The most well-received tune of the night was in fact a bluegrass type of tune. They received decent and friendly applause for other tunes but you could see that the “toe-tappin’” stuff is what was easy for the audience.
And Shelasky, for example, was most comfortable doing one of those contradancy style tunes and was really playing out for it but seemed less confident in the Puerto Rican fusion tunes.

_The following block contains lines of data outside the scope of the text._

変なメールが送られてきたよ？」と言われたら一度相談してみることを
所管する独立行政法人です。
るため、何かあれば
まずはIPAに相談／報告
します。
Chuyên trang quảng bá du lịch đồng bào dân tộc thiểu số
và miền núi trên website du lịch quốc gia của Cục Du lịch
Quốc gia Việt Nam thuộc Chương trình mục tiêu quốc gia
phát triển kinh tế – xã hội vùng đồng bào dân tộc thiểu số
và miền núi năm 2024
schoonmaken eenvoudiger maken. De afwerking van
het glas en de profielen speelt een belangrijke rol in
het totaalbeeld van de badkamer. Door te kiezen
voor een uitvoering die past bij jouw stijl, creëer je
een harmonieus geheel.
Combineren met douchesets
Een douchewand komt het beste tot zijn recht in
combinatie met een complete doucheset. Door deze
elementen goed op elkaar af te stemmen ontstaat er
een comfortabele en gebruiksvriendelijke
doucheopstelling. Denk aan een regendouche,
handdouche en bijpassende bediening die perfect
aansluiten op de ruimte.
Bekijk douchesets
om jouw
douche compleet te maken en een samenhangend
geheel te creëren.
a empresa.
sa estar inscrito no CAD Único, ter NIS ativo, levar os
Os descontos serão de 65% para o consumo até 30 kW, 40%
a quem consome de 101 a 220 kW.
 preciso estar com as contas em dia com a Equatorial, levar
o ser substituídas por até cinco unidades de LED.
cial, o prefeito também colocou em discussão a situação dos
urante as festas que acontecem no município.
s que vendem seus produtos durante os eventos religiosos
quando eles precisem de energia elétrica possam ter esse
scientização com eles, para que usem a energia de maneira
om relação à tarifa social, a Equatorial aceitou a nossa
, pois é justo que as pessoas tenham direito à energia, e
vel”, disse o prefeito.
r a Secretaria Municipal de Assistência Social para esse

Maybe they just need to practice more. They made an onstage gag about the “R” word (rehearsing) which made me wonder… All are super busy musicians with many irons in the fire.
I gave up playing in bands about ten years ago after realising that not one song we played would get any CD play when I was at home.I was going out two or three times a week to play stuff that bored me to tears.The company and the crack - not to mention the women and the drink - was great but there came a point when I began to feel like I was prostituting my little bit of ability just to finance and gain access to things which had no relation to the music we played.
Like yourself,if I was to put a band together to play what I like to play, well then getting gigs would be virtually impossible.Nowaday I am very content to sit here on my own and play whatever I want to play on various instruments whenever I want to play it.
Speaking about the “R” word..I once heard an interview with Ry Cooder in which he said “Once you know how to play Music, you don’t need to rehearse…you just need to get used to how the other people play.”